- WHAT YOU WILL DO -
Each line of the listing below that includes "price" must be copied.

(Beginning of DATA)

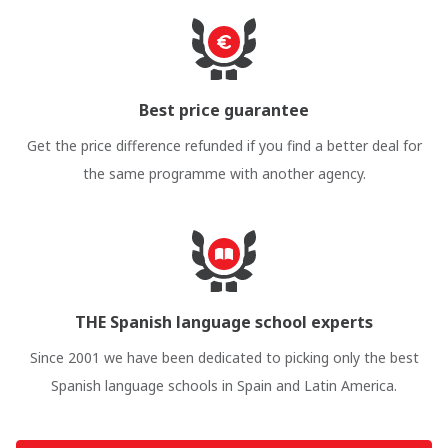
Best price guarantee
Get the price difference refunded if you find a better deal for
the same programme with another agency.
THE Spanish language school experts
Since 2001 we have been dedicated to picking only the best
Spanish language schools in Spain and Latin America.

(End of DATA)

- YOUR RESPONSE -
Best price guarantee
Get the price difference refunded if you find a better deal for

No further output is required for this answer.